**Exercise**
Please return exactly the lines from the one containing "Worldwide legal notice" through the end of the records, including both.

*** Data to examine Section Begins ***

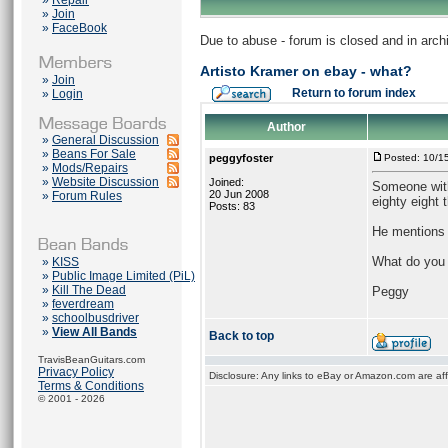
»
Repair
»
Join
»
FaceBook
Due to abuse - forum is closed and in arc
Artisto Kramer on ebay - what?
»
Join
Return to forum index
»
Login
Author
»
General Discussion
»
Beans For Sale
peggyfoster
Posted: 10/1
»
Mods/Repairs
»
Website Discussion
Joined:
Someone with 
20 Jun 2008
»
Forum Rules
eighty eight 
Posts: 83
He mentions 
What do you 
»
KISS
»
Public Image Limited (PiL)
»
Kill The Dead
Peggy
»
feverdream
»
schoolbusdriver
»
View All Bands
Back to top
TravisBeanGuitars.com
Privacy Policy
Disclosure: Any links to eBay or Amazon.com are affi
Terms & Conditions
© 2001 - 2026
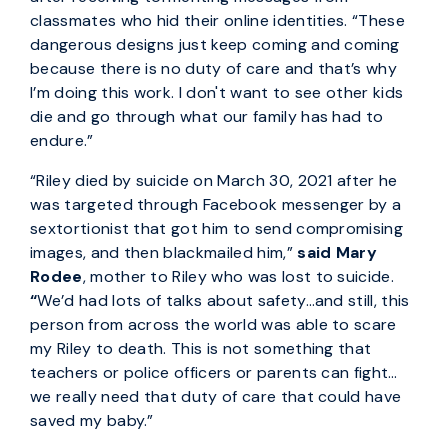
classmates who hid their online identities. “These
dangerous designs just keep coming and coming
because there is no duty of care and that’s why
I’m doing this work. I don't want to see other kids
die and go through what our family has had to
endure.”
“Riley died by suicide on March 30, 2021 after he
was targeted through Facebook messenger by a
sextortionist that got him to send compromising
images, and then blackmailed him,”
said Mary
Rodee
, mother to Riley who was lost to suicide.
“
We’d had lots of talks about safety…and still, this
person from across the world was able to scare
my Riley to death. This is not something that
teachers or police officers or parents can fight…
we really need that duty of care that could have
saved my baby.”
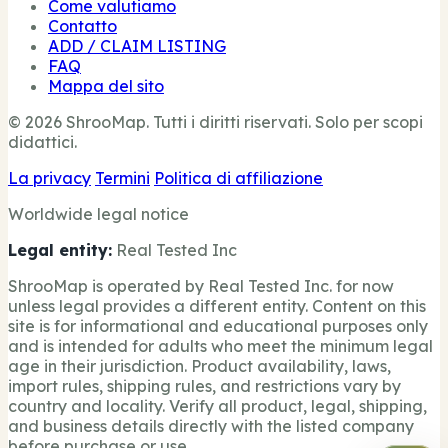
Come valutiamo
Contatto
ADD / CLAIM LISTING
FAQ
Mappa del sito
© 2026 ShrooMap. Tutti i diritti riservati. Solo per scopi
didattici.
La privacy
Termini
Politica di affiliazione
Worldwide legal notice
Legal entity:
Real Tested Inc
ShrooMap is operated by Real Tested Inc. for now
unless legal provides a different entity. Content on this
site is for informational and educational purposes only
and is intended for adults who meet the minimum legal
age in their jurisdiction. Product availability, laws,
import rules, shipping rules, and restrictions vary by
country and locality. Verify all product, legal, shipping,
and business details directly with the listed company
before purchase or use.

*** Data to examine Section Ends ***

**Solution to this problem**
Worldwide legal notice
Legal entity:
Real Tested Inc
ShrooMap is operated by Real Tested Inc. for now
unless legal provides a different entity. Content on this
site is for informational and educational purposes only
and is intended for adults who meet the minimum legal
age in their jurisdiction. Product availability, laws,
import rules, shipping rules, and restrictions vary by
country and locality. Verify all product, legal, shipping,
and business details directly with the listed company
before purchase or use.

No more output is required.